Захотелось подойти и ударить, сильно.
Ему всегда нужнее воздуха чувствовать себя выше меня, умнее, сильнее, лучше. Обычно Рон просто находит повод, чтобы как-то меня унизить.
— О, да ты у нас слишком умная! — говорит он, когда у него не получается. Не понимая, что меня действительно волнует то, что происходит, что я действительно хочу помочь, что-то сделать. Мне нет никакого удовольствия вместо того, чтобы с книжкой лежать утром в кровати, потягивая кофе, горбатиться над судебными делами в архивах Визенгамота… чтобы искать прецеденты. Чтобы спасти одну невинную жизнь. Но чаще — чтобы в очередной раз её не спасти.
Паразитов всегда раздражает,
Когда им не дают питаться,
Демоны души людей обожают,
И лезут Иуды ко всем целоваться.
Я просто не понимаю, почему я позволяла себе не замечать этого раньше. Весь последний курс был сплошным издевательством надо мной.
— Это что, грибы? Нет, я не буду есть эту дрянь! Неужели нельзя было найти что-нибудь получше?
А это он сказал после того, как я, пытаясь найти хоть немного съестного, почти час бродила по лесу, где рыскали Пожиратели.
Ничего не изменилось, ничего. Это ему не нравится, то слишком сладкое или слишком острое. Только вот больше нельзя прикрываться войной и Вольдемортом.
Гарри говорит, что Рон очень меня любит. Я тоже когда-то так думала, иначе ни за что не согласилась бы выйти за него. А теперь вижу только страшную любовь-ненависть.
Рон завидует мне и моей карьере, ему не нравится, что меня приглашают на международные конференции, а какой скандал он устроил, узнав, что мне предложили почётное место среди судей Визенгамота!

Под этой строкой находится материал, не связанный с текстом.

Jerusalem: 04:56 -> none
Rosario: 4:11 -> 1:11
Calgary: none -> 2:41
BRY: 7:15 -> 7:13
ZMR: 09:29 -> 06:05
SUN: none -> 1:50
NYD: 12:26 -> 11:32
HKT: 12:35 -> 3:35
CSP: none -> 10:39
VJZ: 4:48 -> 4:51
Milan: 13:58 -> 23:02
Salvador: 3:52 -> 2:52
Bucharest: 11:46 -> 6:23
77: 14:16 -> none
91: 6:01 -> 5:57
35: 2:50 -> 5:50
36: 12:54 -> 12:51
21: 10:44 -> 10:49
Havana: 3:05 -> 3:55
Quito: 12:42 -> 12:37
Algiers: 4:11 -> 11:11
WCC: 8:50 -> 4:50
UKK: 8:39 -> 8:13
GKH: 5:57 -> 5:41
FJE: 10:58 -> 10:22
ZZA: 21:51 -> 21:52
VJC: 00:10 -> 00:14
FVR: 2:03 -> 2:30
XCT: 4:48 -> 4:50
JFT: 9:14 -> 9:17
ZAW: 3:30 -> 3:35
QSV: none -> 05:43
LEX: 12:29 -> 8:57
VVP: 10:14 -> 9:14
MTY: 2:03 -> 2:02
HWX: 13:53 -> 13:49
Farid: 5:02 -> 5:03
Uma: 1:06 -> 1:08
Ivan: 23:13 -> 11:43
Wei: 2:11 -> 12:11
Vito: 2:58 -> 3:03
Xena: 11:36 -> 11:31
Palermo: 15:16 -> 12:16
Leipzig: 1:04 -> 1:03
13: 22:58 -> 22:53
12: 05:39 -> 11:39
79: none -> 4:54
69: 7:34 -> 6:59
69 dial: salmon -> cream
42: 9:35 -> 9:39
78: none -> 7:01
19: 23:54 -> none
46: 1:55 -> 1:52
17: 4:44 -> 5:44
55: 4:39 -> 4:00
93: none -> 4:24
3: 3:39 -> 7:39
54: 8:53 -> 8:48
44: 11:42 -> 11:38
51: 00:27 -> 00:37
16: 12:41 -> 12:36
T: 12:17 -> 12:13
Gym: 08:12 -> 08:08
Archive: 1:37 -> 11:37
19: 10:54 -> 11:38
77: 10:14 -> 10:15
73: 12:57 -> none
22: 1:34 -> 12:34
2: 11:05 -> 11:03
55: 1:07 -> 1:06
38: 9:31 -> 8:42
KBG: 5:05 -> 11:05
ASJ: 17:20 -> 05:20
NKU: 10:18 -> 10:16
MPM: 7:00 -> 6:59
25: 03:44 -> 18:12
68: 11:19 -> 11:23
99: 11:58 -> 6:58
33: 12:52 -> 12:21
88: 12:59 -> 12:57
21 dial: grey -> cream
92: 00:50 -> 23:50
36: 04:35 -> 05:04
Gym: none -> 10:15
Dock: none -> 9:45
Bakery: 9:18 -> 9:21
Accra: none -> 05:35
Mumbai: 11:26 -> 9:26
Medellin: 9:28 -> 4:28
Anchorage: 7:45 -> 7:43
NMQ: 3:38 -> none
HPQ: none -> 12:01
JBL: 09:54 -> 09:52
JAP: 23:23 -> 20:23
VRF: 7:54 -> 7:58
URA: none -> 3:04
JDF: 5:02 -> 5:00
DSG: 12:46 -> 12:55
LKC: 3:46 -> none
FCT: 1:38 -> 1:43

Он не умеет радоваться моим успехам, потому что так и не смог ничего добиться. Честными путями, своим умом. Стоит вспомнить его последнюю диссертацию по магловедению, которой в Министерстве дали очень высокие оценки. Мистер Уизли так гордился своим сыном!
— Я знал, всегда знал, что он пойдёт по моим стопам! Тебе действительно удалось описать, как работает микроволновая печь! — старенький отец в кресле-качалке украдкой смахивал слёзы, текущие по щекам.
Сын светился от счастья, непревзойдённый талант наконец-то был признан.
Как жаль, что я помню все прочитанные книги, в том числе и мамин потёртый учебник по физике.
— И что ты сделаешь? Трансгрессируешь в Министерство и обвинишь меня в плагиате? — кричал он. — Никогда не думал, что ты способна на такое! Променять близких людей на какую-то абстрактную псевдонаучную правду!
Никуда я не пошла, но учебник выбросила в помойку. После этого он не разговаривал со мной неделю, а потом… ну, у меня много ещё их, учебников.
Да, он говорит мне «люблю». Когда я веду себя так, как ему нравится. Эту любовь я должна воспринимать как чудо, подарок с небес. Потому что за его словами скрыт абсолютно другой смысл, который никто не замечает, кроме меня. «Ты даже представить не можешь, как с тобой тяжело, какая ты зазнайка, выскочка, но я всё равно тебя люблю, видишь? А ты платишь чёрной неблагодарностью, но и после этого я продолжаю жить с тобой. Смотрите все, какое бескорыстное самопожертвование!»
Иногда он пытается укорять меня, заставить почувствовать, что я у него в неоплатном долгу. Чтобы расплатиться, нужно всего-то отказаться от себя. Не только прекратить расти и развиваться в духовном плане и заиметь в арсенале пару фирменных блюд, но и опуститься ниже его уровня, тогда Рон будет счастлив и доволен, я уверена.
Я не умею так.
Я не могу делать то, что ты хочешь,
Обессилена, вышла из строя,
Видишь, какая я вредная сволочь —
Зажала последнюю каплю крови!
В наших отношениях он умело изображает пострадавшую сторону. И ему верят! Даже я ему верю.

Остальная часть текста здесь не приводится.